I have no idea how to obtain the answer to the following problem:
$$I=\int_{0}^{1}\frac{dx}{\sqrt{8-x^2-x^3}}$$
The answer has been given as $$\sin^{-1} \frac{1}{2\sqrt{2}}< I < \frac{1}{\sqrt{2}}\sin^{-1} \frac{1}{2}$$
Any help will be appreciated. Thanks in advance.

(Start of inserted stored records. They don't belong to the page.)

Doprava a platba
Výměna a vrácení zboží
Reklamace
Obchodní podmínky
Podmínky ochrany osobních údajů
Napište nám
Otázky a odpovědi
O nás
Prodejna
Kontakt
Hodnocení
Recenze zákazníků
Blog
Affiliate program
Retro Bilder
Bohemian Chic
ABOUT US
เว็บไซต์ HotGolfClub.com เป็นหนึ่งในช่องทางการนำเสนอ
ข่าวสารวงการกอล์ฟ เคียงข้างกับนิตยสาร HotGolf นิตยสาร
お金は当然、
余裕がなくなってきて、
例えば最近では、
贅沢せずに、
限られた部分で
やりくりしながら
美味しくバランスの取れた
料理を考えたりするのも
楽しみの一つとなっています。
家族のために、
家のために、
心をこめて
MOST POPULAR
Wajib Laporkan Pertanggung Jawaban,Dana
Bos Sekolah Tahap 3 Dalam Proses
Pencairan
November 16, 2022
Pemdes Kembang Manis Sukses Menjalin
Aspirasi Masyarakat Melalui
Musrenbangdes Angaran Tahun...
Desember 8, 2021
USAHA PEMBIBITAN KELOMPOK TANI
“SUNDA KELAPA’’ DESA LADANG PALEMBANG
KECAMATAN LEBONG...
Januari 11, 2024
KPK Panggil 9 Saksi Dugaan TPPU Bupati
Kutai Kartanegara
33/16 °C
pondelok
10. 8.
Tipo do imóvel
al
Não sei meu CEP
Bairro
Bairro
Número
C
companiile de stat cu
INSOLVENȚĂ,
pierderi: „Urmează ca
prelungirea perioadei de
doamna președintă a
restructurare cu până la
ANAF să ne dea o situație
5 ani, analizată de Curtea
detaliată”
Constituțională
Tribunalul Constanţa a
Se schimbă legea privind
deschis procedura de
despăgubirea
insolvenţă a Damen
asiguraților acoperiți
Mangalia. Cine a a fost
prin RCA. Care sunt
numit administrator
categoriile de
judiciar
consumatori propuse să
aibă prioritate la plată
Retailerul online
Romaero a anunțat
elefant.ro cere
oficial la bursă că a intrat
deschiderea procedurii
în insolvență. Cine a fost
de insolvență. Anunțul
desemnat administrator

Hint: Consider $$\frac{1}{\sqrt{8-x^2}}\leq\frac{1}{\sqrt{8-x^2-x^3}}\leq \frac{1}{\sqrt{8-2x^2}} = \frac{1}{\sqrt{2}} \frac{1}{\sqrt{4-x^2}}$$
$I$ is an elliptic integral, accurate approximations can be deduced from convexity. Over $(0,1)$ we clearly have $8-x^2-x^3 > 8-2x^2$, hence $$ I < \int_{0}^{1}\frac{dx}{\sqrt{8-2x^2}} = \frac{\pi}{6\sqrt{2}} \tag{Ub}$$ but we also have $\frac{1}{\sqrt{8-x^2-x^3}}>\frac{1}{2\sqrt{2}}\left(1+\frac{x^2+x^3}{16}\right)$, hence $$ I > \int_{0}^{1}\frac{1}{2\sqrt{2}}\left(1+\frac{x^2+x^3}{16}\right)\,dx = \frac{199}{384\sqrt{2}}\tag{Lb}$$ and by combining the upper bound and the lower bound $$ 0.3664 < I < 0.3703. \tag{B} $$ $(\text{Lb})$ can be improved through Jensen's inequality: $$ I > \frac{1}{2\sqrt{2}\sqrt{1-\int_{0}^{1}\frac{x^2+x^3}{8}\,dx}}=\sqrt{\frac{12}{89}}>0.36719 $$ and $(\text{Ub})$ can be improved through the Cauchy-Schwarz inequality: $$ I < \sqrt{\int_{0}^{1}\frac{dx}{8-x^2-x^3}}<0.36841 $$ such that $I=\color{green}{0.36}77\pm 0.0008$.